ДокторЗа дверью кабинета, где я обитал последние три года, раздался дробный топот. Так по институту бегал только мой ассистент – аспирант Владимир, человек, в общем-то, уравновешенный, но сильно волнующийся, когда предстояла работа. По скорости перестука Володиных ног можно было судить о степени его заинтересованности в случившемся. Сейчас аспирантская пробежка напоминала пулеметную очередь – что-то очень интересное намечается.
– Что там? – я отвернулся от компьютерного монитора и посмотрел на ворвавшегося Володю. – Привезли кого?
– Да, – аспирант поправил сползающие на нос очки-кругляшки и затараторил, – Неизвестный мужчина, примерно тридцати лет, европейского типа, падение с высоты, Зэ-Че-Эм-Тэ, адреналин и мезатон рекой, ритм свой, пневматоракс, интубирован…
– Я все понял! – пришлось мне прервать моего не в меру говорливого помощника. – Когда упал?
– Минут сорок назад. Вероятно, суицид. – это аспирант договаривал уже на ходу, пытаясь догнать меня, спешащего к умирающему пациенту.
Вы спросите, кто я?
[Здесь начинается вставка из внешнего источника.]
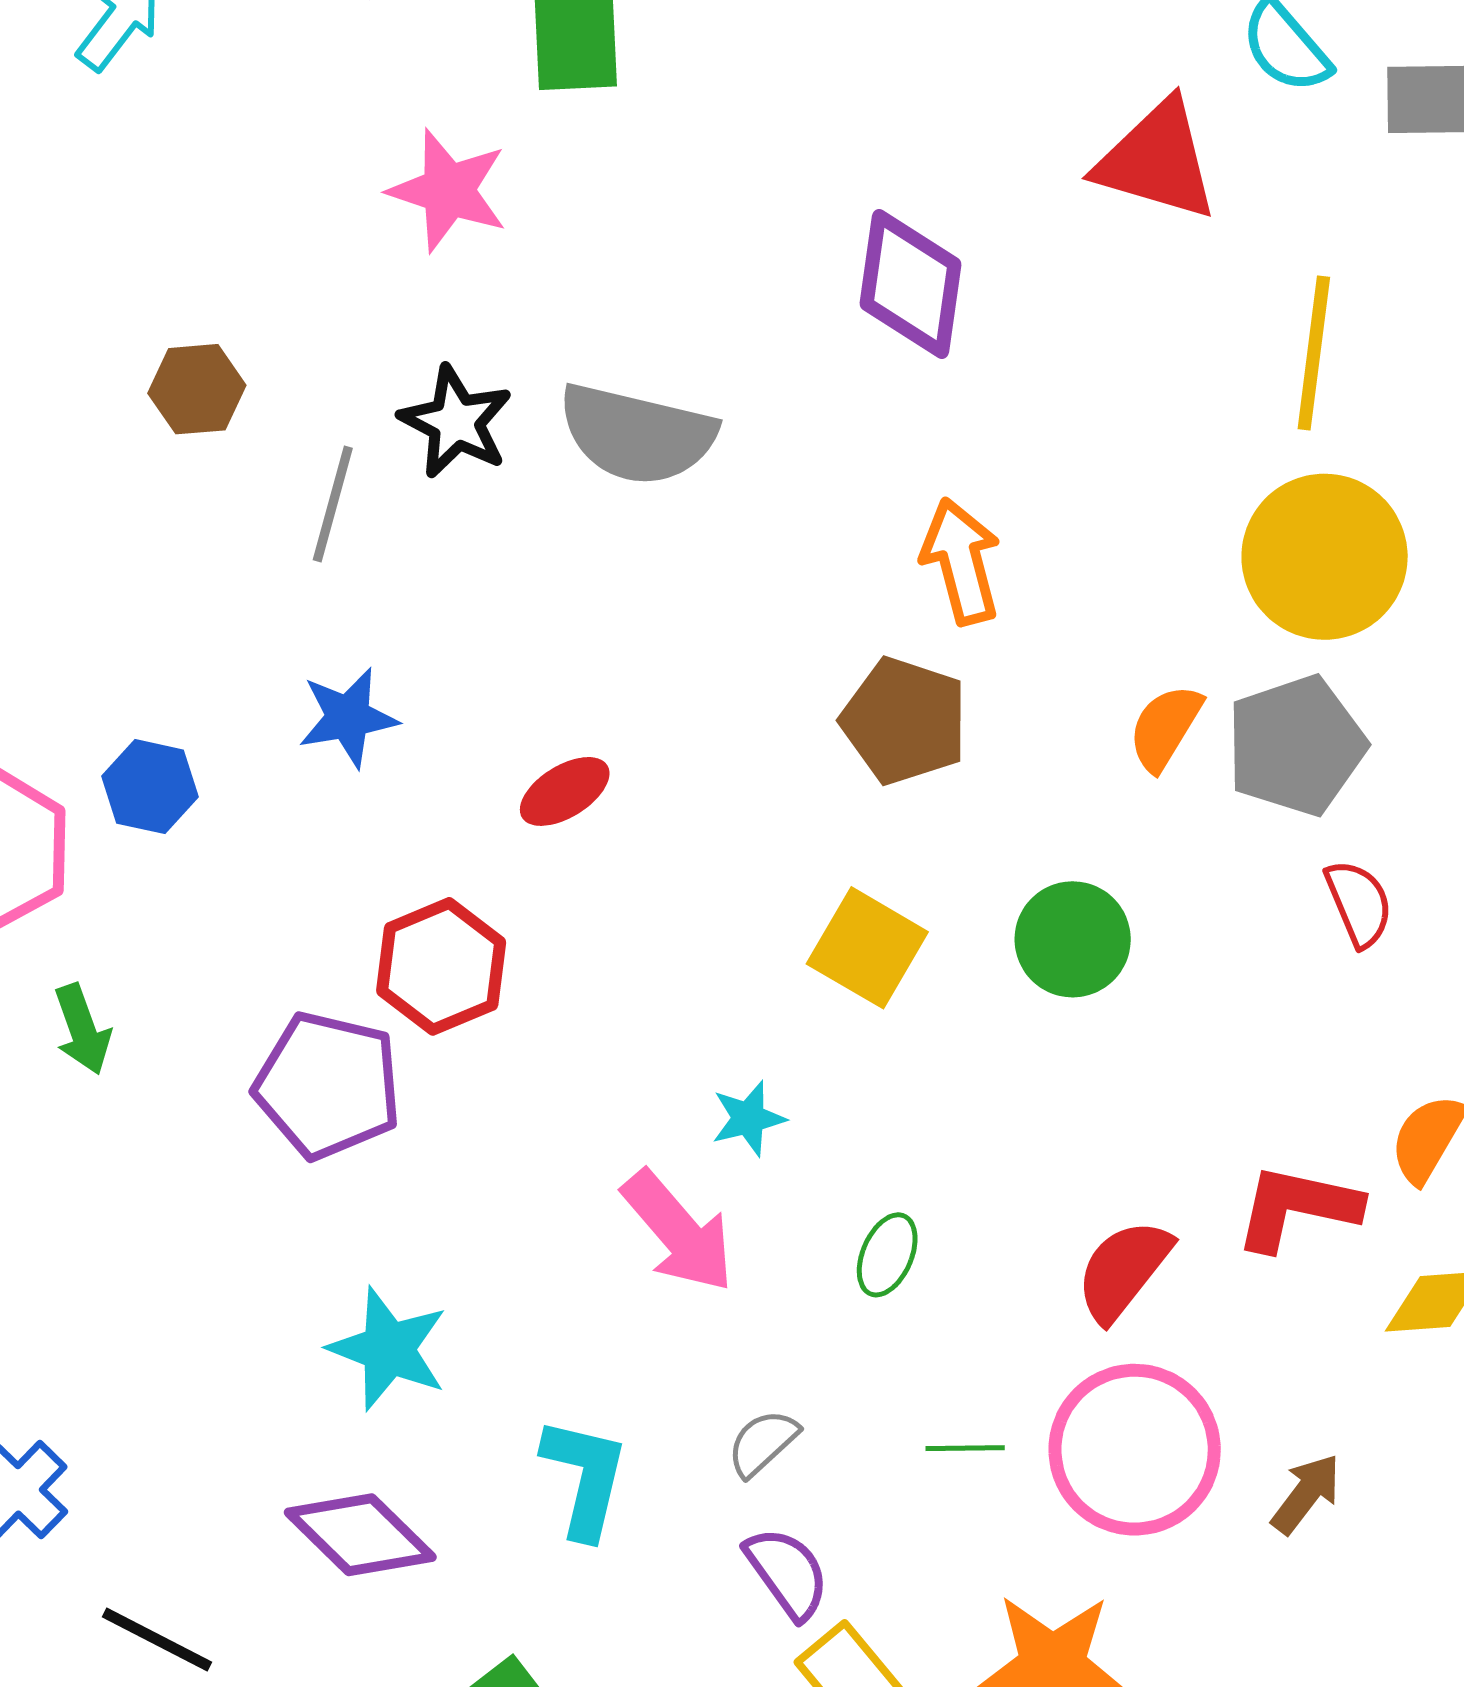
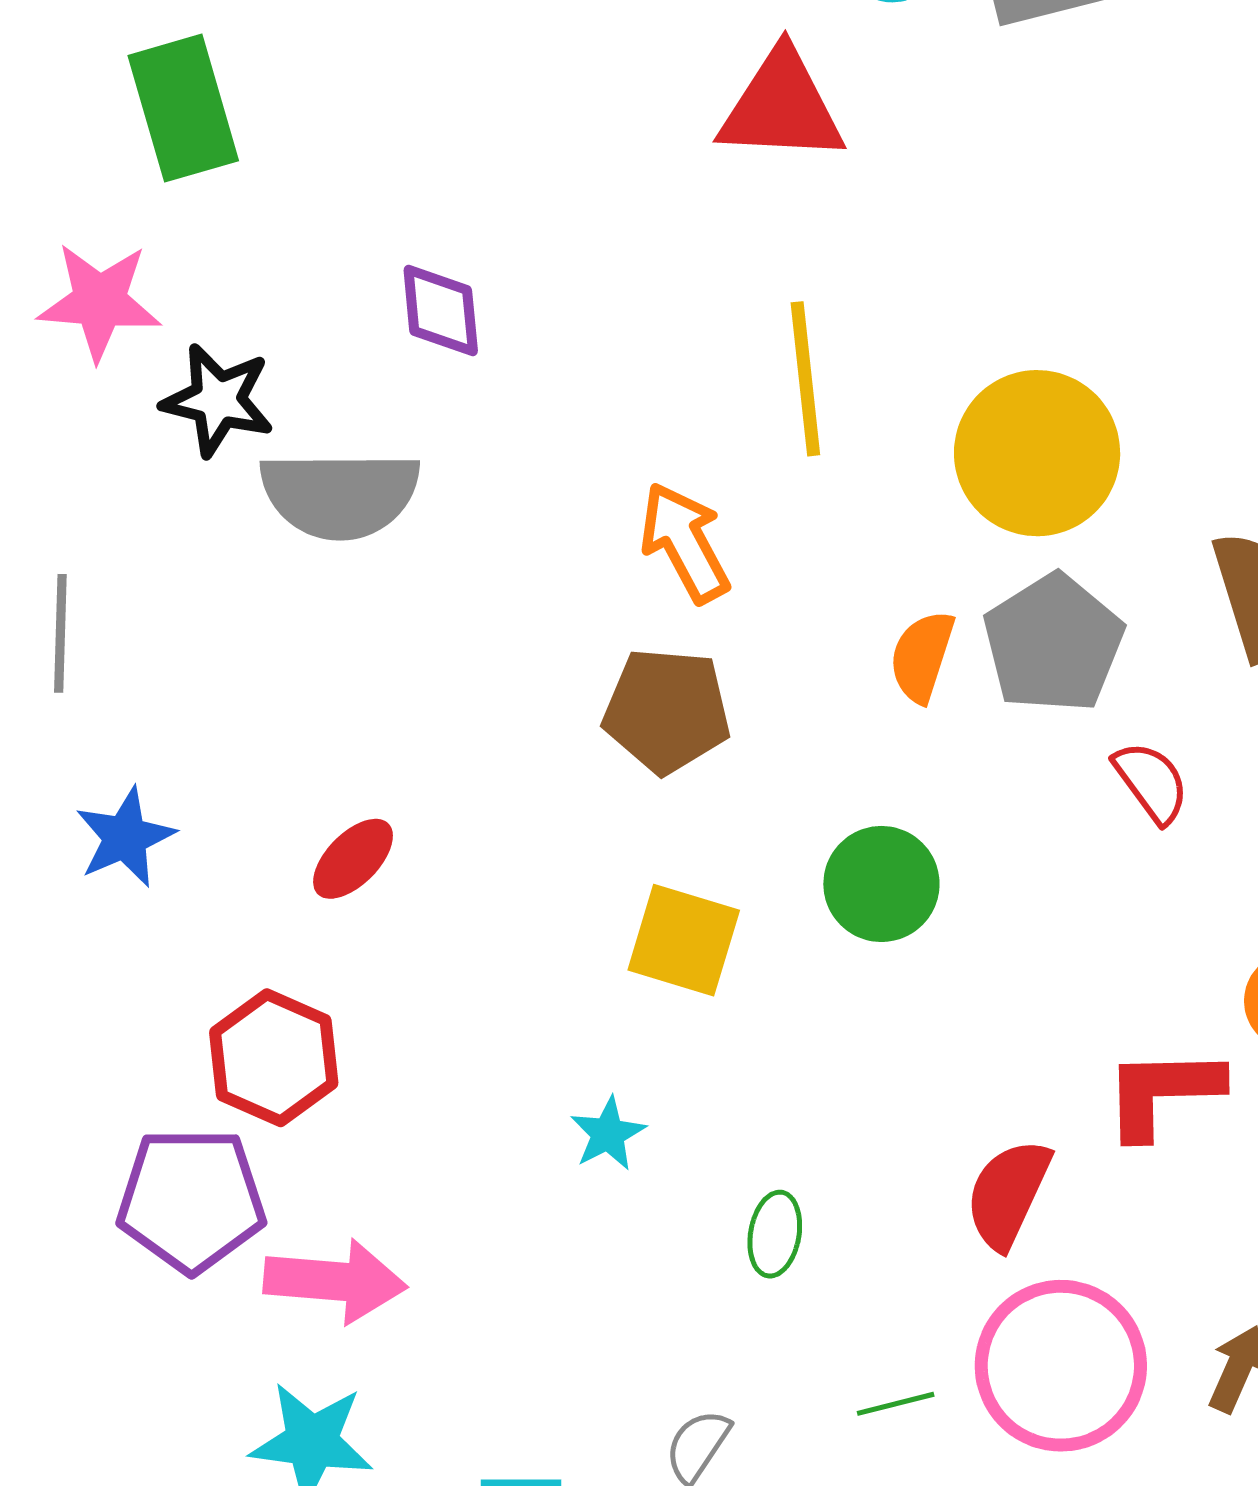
purple diamond: (911, 284) -> (441, 311), moved, size x0.7
yellow line: (1314, 353) -> (805, 379), moved
black star: (456, 422) -> (218, 400), moved
pink arrow: (678, 1231) -> (335, 1281), moved, turned -31

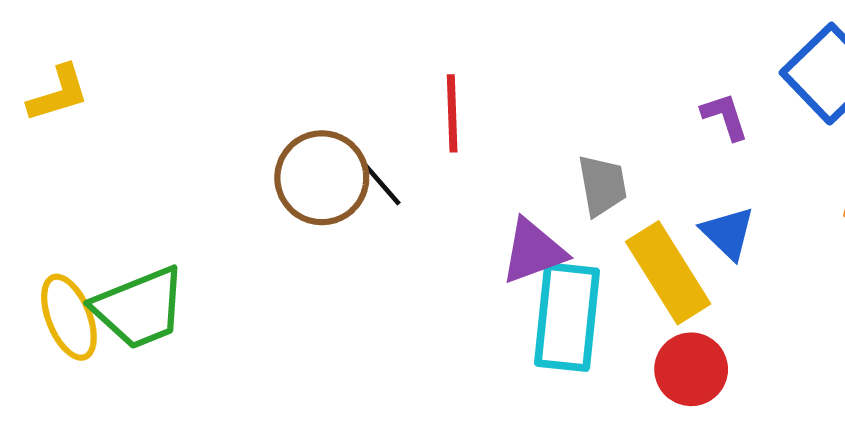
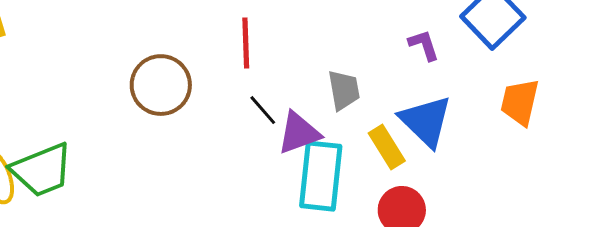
black line: (382, 184) -> (263, 110), moved
blue triangle: (728, 233) -> (426, 121), size x1.5
yellow rectangle: (668, 273) -> (387, 147), size x0.7

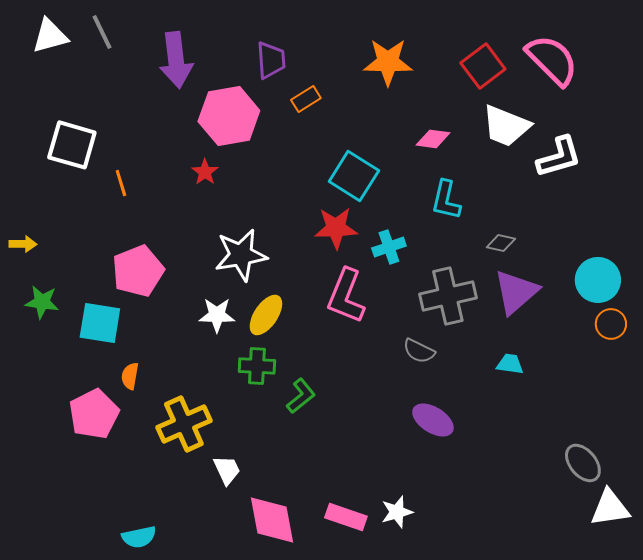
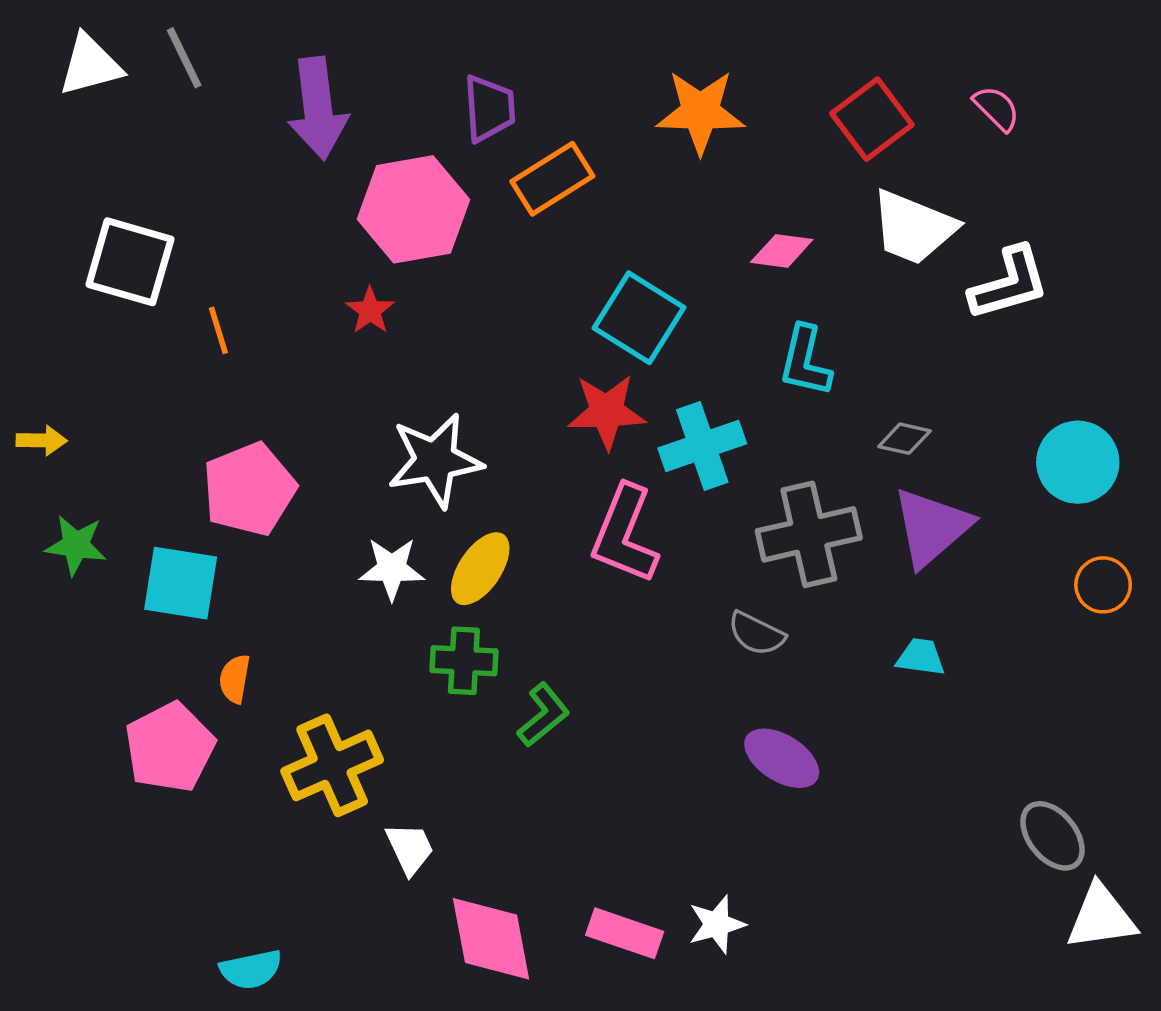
pink semicircle: (552, 60) -> (997, 108), size x0.5
orange rectangle: (306, 99) -> (552, 179), size x1.5
cyan cross: (389, 247) -> (702, 446), size x1.4
cyan circle: (598, 280) -> (1078, 462), moved

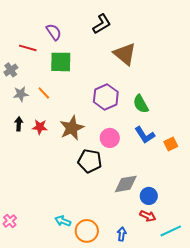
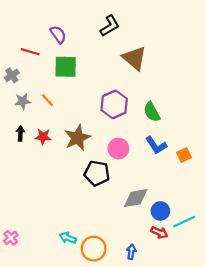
cyan line: (171, 231) -> (184, 222), moved

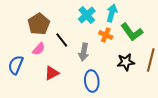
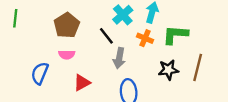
green L-shape: (132, 32) -> (175, 35), turned 130
black line: (62, 40) -> (106, 36), moved
pink semicircle: (39, 49) -> (67, 55), turned 48

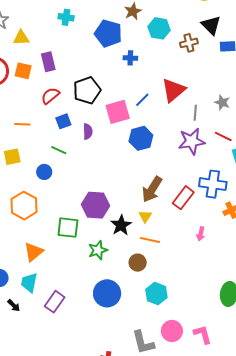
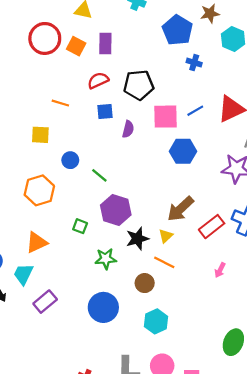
green line: (59, 150) -> (99, 175), moved
green square: (68, 228) -> (80, 226), size x0.6

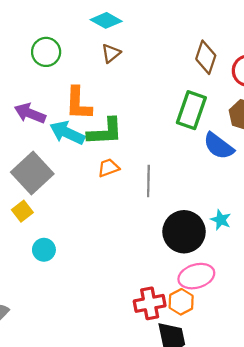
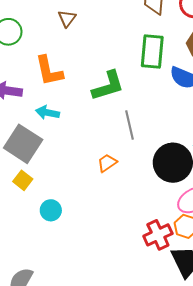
green L-shape: (105, 132) -> (108, 86), moved
cyan arrow: (67, 133) -> (47, 113), moved, size x0.7
orange trapezoid: (108, 168) -> (107, 163), moved

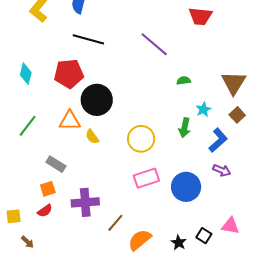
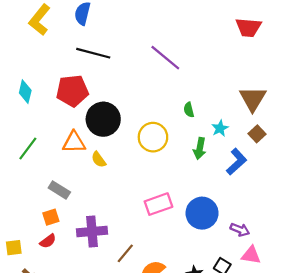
red trapezoid: (200, 16) -> (248, 27), moved
green semicircle: (184, 81) -> (189, 110), moved, turned -96
yellow circle: (141, 139) -> (153, 137), moved
purple arrow: (222, 170) -> (240, 230), moved

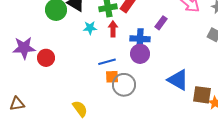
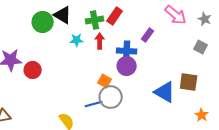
blue line: (107, 62) -> (94, 104), moved
orange square: (112, 77) -> (105, 81), moved, turned 32
brown square: (202, 95) -> (189, 82), moved

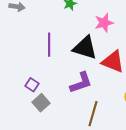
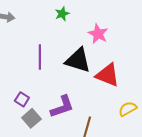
pink star: (104, 23) -> (98, 34), turned -30
purple L-shape: (81, 83) -> (62, 107), moved

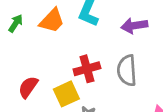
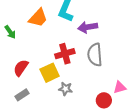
green arrow: (16, 23) -> (10, 32), moved, turned 112
purple arrow: (134, 26) -> (88, 27), moved

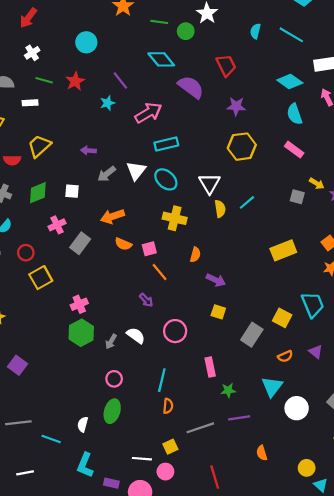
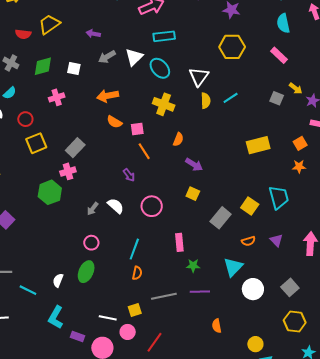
gray rectangle: (80, 243) -> (75, 148), moved
green hexagon: (81, 333) -> (50, 192), moved
red line: (215, 477) -> (154, 342), moved, turned 45

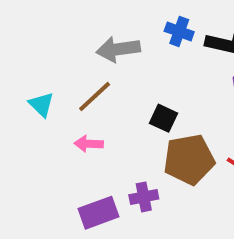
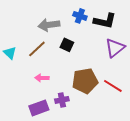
black square: (163, 118) -> (67, 45), moved
pink arrow: (89, 144) -> (42, 78), moved

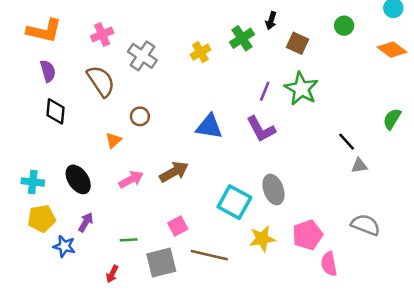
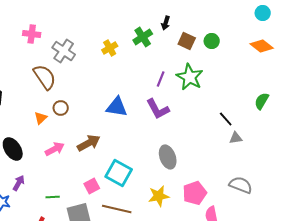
green circle: (344, 26) -> (212, 41), moved
pink cross: (102, 34) -> (32, 34), turned 30
brown semicircle: (101, 81) -> (45, 77), moved
brown circle: (140, 116) -> (61, 108), moved
cyan square: (234, 202) -> (119, 173), moved

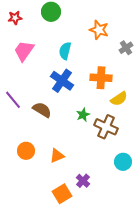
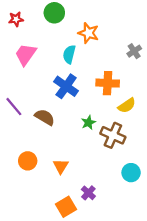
orange star: (99, 30) -> (88, 33), moved
orange triangle: (57, 156) -> (61, 166), turned -35

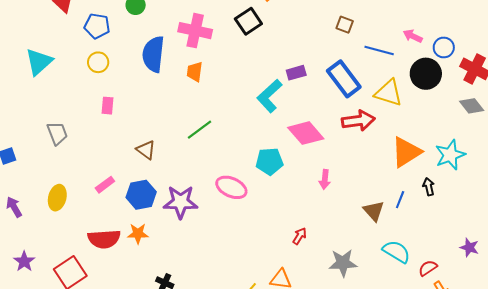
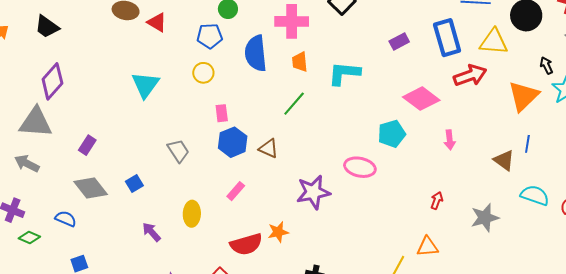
blue pentagon: (97, 26) -> (210, 36), moved
blue rectangle: (344, 79) -> (447, 38), turned 33
cyan L-shape: (270, 96) -> (344, 73), moved, turned 60
green line: (199, 130) -> (294, 104), moved
black arrow: (429, 187) -> (546, 65), moved
blue hexagon: (141, 195) -> (233, 142), moved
Отвечу: нейрофизиолог, профессор, и вообще – светило мировой науки. Ну, так про меня говорят. За глаза, конечно. В глаза – все гораздо серьезней. В глаза говорят «профессор». И все.
Некоторые называют меня по имени, что, в общем-то, у нас не приветствуется. И работаю я не где-нибудь, а в НИИ, который занимается проблемами сознания, высшей нервной деятельности и мыслительного процесса. Институт настолько закрытый, что я даже названия его не знаю. И штата у нас нет. Все сотрудники числятся по другим ведомствам. Я, например, зарплату получаю в «Институте Проблем Мозга». Правда, о том, что я там на окладе, знают только кадровик – суровый мужик, бывший особист – и расчетчица, которой вообще все равно, что за фамилия у нее в табель вписана. Так-то вот, господа борцы за права человека.
Пока мы шли по коридору, аспирант успел рассказать, что мужчина, которого нам привезли, грохнулся с шестого этажа и удивительно удачно (для нас) приземлился. Ну, удачно или нет, это мы сейчас выясним.
Реанимационная палата, рассчитанная на четырех пациентов, сегодня утром еще пустовала. Сейчас же вокруг одной из коек суетились врачи – два анестезиолога-реаниматолога, один нейрохирург, травматолог. Весь паноптикум, короче. Я заметил на голове пострадавшего резиновую сеточку с электродами – ЭЭГ сняли, значит. Молодцы, шустро работают.
Медсестры подключали к пациенту катетеры и кожные электроды, аппараты что-то возмущенно пищали, индикаторы на них ехидно перемигивались. Одним словом – работа кипела. Коллеги мужественно боролись за жизнь нашего возможного подопытного. Говорите, что опыты на людях запрещены? Запрещены, конечно. Только, если нельзя, но очень хочется, то немножко можно. Парень и так помрет, ясно как день, а науке он еще может пользу принести. Так что, цель оправдывает средства, как говорили иезуиты, средневековые мракобесы и вообще – просвещенные товарищи.
Ну, не буду отвлекать коллег. Минут пять у меня есть, пока тело в пристойный вид приведут. Я лучше всякие кривульки посмотрю. Энцефалограмму, например.
Энцефалограмма, надо сказать, мне понравилась – мозг собирался отойти в мир иной, оставив нам на растерзание бренное тело. Хорошо. То, что нужно. Я потянулся к трубке внутреннего телефона: надо предупредить, чтобы готовили операционную. Надеюсь, сегодня все сложится удачно. Возможно, даже получится соединить этот мозг с механической рукой. И, возможно, система будет работать, какое-то время.